The man, identified only as “Mr. B” for his protection, was a former police colonel who worked with U.S. forces in Afghanistan and faced threats from the Taliban. He and his family were evacuated in 2021 during the chaotic U.S. withdrawal from the country under President Joe Biden.
According to U.N. documents, private U.S. operators told him he would stay in the UAE for just two weeks before being transferred to the United States. Instead, he spent more than two years under constant surveillance inside the Emirates Humanitarian City, a large housing complex the UAE says is used for evacuees.
“The Working Group thus finds the United Arab Emirates and the United States of America jointly responsible for Mr. B’s arbitrary detention,” the U.N. panel wrote in a report released this week.
The five-member group, which investigates cases of unlawful detention for the U.N. Human Rights Council, called on both countries to offer compensation and reparations. It said the U.S. violated the 1966 International Covenant on Civil and Political Rights, a treaty guaranteeing basic freedoms.
The U.S. mission in Geneva did not respond to requests for comment. The State Department has previously said it is committed to resettling eligible Afghans and noted that more than 100,000 have already been relocated since 2021.
Mr. B was finally transferred to the U.S. in early 2024 and is now free.
The UAE did not formally reply to the U.N. process and is not a signatory to the treaty, though the panel said its actions violated the Universal Declaration of Human Rights. “The circumstances clearly demonstrate that Mr. B. was held there against his will, prohibited from leaving and subjected to conditions that meet the established criteria for deprivation of liberty,” it said.

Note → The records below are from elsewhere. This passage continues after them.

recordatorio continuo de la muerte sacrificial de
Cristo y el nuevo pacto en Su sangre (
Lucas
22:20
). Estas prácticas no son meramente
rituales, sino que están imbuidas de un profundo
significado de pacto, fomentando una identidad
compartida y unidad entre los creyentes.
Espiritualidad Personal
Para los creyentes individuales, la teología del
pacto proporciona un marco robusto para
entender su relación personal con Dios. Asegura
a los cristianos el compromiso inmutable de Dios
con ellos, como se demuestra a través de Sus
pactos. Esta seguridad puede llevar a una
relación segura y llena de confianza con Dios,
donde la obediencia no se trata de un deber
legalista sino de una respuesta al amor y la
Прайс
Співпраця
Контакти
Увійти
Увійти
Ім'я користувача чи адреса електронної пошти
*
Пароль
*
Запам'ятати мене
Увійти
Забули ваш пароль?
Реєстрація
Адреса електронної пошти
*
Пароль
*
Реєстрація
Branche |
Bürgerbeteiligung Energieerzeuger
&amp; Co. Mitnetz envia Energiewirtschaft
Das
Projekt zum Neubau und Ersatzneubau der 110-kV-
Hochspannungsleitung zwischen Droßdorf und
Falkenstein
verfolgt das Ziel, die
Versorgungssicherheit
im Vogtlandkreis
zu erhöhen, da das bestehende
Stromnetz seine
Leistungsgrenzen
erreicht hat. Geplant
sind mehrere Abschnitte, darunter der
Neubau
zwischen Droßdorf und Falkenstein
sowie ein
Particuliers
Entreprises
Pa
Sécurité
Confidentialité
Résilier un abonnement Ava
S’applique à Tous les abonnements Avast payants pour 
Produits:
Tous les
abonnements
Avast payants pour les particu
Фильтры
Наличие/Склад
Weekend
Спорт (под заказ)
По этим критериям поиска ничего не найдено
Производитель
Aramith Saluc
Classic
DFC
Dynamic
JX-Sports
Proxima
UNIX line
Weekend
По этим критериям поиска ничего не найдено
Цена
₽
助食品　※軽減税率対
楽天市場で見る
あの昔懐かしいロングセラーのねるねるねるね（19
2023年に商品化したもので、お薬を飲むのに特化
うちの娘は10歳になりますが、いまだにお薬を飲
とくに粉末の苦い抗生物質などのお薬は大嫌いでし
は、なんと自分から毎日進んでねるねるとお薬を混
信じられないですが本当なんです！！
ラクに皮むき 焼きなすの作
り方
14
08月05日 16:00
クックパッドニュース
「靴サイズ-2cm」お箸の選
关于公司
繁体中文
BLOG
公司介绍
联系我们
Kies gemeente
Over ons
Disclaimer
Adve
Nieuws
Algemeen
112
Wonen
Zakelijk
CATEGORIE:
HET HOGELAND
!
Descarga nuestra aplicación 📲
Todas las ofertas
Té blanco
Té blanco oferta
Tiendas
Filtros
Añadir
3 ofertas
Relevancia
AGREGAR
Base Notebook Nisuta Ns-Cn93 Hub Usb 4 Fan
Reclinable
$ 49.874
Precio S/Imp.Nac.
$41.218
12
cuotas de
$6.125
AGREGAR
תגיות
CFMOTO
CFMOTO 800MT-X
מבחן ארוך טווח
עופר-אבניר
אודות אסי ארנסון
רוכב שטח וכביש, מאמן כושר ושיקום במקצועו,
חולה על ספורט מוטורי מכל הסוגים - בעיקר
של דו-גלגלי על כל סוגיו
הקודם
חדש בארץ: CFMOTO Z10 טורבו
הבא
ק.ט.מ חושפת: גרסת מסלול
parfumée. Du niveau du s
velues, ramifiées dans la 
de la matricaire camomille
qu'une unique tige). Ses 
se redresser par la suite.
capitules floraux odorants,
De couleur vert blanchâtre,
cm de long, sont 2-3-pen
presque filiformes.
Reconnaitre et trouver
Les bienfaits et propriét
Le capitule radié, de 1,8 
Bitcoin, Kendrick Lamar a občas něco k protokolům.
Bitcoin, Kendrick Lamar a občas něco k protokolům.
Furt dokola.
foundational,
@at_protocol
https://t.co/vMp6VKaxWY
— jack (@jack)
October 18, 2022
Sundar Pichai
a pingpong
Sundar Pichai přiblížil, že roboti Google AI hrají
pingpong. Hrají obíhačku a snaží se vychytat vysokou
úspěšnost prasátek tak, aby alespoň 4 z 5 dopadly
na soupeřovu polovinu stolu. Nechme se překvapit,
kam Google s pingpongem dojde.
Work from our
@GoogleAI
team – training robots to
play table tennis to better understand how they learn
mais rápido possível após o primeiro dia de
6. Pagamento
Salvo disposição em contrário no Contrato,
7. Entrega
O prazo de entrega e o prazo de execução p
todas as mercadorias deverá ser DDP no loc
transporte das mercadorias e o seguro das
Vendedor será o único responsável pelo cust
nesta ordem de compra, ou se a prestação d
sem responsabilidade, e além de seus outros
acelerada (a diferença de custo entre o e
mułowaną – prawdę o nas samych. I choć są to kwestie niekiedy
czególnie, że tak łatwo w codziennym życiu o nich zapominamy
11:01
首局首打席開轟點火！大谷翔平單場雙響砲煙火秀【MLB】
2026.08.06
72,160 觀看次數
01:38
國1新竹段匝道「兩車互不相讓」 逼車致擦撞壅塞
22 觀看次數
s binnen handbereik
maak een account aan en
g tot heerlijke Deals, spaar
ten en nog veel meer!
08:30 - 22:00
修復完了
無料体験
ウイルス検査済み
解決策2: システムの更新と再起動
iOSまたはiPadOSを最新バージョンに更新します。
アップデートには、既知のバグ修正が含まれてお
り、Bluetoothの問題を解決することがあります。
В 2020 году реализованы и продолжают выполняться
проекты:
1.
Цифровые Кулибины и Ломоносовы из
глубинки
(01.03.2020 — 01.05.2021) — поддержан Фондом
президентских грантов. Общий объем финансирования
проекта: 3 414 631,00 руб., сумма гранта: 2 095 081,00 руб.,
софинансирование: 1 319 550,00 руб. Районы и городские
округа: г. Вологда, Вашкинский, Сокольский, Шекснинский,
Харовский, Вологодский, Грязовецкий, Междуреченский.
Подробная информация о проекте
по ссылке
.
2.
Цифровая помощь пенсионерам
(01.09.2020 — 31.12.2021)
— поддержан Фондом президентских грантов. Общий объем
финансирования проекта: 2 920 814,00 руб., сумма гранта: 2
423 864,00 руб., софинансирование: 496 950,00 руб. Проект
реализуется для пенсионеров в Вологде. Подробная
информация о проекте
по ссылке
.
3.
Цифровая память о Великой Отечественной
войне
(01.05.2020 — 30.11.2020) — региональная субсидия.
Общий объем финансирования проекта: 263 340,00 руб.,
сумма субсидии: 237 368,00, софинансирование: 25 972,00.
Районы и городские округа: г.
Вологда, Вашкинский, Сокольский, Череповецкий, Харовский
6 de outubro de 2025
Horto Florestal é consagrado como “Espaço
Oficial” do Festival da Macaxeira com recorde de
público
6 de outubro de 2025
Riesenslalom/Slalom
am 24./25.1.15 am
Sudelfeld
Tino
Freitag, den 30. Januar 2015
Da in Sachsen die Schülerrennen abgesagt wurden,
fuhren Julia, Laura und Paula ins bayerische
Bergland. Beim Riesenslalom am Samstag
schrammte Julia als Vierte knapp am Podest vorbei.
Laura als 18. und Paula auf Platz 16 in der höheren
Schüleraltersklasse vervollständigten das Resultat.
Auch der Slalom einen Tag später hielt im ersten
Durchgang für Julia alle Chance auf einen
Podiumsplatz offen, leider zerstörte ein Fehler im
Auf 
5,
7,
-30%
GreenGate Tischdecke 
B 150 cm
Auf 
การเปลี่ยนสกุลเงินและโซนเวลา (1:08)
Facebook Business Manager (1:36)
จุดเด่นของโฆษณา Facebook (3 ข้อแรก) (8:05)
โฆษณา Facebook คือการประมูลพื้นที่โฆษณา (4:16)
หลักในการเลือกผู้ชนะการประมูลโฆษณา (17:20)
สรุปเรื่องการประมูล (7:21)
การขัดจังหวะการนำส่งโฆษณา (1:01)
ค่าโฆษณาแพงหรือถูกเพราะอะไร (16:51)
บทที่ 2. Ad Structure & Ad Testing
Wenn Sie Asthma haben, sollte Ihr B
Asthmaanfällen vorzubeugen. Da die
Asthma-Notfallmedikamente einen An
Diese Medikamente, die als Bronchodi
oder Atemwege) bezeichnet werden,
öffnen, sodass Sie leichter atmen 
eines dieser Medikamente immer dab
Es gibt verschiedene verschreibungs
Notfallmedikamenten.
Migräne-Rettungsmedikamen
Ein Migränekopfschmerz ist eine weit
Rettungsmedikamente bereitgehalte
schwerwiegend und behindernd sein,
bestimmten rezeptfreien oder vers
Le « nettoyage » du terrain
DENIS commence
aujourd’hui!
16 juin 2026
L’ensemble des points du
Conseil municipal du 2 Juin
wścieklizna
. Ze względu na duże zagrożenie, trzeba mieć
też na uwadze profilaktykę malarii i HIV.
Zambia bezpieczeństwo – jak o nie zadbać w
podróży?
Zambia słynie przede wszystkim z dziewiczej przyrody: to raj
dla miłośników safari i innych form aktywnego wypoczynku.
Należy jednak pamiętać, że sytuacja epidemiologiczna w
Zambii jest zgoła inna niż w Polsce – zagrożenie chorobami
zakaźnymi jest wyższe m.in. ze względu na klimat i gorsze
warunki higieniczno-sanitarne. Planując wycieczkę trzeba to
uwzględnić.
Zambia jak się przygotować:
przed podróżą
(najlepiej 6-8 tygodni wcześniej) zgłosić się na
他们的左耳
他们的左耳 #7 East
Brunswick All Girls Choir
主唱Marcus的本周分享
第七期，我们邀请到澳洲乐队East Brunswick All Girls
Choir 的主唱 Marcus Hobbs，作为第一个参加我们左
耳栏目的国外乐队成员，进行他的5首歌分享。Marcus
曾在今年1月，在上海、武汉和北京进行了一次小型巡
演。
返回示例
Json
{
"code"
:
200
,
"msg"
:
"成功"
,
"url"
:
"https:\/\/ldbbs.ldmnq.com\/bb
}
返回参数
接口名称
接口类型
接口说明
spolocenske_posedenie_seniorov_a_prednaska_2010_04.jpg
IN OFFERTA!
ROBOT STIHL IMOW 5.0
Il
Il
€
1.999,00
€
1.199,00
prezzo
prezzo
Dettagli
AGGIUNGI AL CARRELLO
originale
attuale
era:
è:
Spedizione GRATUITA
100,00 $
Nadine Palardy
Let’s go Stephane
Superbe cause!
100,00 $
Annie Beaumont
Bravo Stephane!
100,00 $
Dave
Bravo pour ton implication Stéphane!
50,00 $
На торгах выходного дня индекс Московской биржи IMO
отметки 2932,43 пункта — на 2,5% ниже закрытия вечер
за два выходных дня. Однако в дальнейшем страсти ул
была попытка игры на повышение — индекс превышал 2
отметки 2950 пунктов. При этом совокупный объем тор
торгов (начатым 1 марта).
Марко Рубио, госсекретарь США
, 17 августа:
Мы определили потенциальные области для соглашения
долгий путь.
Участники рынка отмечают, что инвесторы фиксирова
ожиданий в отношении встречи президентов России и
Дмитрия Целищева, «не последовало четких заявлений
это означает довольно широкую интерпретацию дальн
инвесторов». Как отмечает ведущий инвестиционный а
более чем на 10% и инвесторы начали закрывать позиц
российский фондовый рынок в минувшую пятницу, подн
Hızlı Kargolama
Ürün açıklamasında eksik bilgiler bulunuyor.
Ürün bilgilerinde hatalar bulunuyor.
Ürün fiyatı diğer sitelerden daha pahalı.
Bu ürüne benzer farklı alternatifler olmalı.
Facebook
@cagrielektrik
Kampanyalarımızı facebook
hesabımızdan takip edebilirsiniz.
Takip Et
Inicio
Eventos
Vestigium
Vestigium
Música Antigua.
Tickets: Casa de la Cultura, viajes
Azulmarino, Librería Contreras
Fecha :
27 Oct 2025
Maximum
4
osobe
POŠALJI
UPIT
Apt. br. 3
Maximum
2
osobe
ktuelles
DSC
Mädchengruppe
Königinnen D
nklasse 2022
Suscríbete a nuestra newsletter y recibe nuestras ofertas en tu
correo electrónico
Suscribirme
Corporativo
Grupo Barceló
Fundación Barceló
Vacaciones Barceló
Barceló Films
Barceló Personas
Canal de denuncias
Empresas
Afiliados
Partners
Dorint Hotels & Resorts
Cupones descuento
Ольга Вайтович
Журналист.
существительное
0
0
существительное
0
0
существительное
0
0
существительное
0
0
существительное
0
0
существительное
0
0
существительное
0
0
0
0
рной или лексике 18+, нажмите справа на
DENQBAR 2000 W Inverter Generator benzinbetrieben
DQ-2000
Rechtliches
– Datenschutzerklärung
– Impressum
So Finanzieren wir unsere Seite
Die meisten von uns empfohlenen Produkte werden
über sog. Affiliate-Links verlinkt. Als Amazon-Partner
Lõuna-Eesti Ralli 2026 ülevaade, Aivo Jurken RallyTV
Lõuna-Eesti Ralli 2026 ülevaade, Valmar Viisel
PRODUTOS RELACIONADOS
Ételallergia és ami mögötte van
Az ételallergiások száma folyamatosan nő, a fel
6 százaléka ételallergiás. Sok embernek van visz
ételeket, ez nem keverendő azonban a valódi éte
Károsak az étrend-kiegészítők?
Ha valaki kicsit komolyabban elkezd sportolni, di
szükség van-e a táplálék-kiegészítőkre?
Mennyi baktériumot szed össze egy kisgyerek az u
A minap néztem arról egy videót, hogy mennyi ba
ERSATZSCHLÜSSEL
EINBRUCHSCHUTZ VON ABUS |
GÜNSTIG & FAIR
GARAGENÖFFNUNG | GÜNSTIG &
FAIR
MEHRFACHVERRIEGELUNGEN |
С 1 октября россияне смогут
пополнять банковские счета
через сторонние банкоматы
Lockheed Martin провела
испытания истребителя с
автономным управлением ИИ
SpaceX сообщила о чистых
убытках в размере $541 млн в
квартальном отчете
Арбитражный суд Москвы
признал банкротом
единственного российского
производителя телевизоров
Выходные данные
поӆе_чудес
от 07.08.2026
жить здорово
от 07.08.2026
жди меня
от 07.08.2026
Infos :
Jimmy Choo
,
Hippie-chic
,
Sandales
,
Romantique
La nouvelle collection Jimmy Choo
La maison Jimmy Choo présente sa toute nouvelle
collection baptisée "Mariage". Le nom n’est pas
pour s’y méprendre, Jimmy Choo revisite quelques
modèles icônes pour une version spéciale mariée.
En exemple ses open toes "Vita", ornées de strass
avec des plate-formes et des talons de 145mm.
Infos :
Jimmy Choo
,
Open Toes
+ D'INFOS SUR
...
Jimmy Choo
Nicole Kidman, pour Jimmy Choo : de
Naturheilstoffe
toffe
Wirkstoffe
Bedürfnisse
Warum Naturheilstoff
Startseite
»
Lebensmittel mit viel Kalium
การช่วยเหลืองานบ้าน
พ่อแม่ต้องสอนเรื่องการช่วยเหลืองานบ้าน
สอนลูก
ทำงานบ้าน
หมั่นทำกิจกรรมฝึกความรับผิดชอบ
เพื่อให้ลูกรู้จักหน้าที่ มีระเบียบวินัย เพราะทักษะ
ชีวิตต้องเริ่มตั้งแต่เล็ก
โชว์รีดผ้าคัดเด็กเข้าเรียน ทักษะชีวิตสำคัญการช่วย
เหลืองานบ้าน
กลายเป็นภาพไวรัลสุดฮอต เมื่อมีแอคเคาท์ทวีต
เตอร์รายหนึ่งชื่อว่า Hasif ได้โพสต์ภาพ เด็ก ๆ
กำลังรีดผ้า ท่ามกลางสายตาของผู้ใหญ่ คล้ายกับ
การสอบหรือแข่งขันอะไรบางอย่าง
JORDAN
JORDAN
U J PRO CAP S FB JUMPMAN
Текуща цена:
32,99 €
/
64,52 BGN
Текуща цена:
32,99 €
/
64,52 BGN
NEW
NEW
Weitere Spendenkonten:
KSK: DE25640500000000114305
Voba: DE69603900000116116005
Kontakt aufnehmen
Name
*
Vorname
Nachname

The UAE has not commented on the report. Officials have previously insisted evacuees are safe and well cared for, citing access to housing, food, health services, education, and counseling.
Human Rights Watch reported in 2023 that the Emirates Humanitarian City functioned “essentially as a prison,” with as many as 2,700 Afghans confined inside.
Falah Sayed of MENA Rights Group, which submitted Mr. B’s case, said the ruling could apply to thousands of other Afghans still held in the complex.
While the U.N. Working Group cannot enforce its decisions, its findings are often used in legal proceedings and have led to the release of detainees in the past.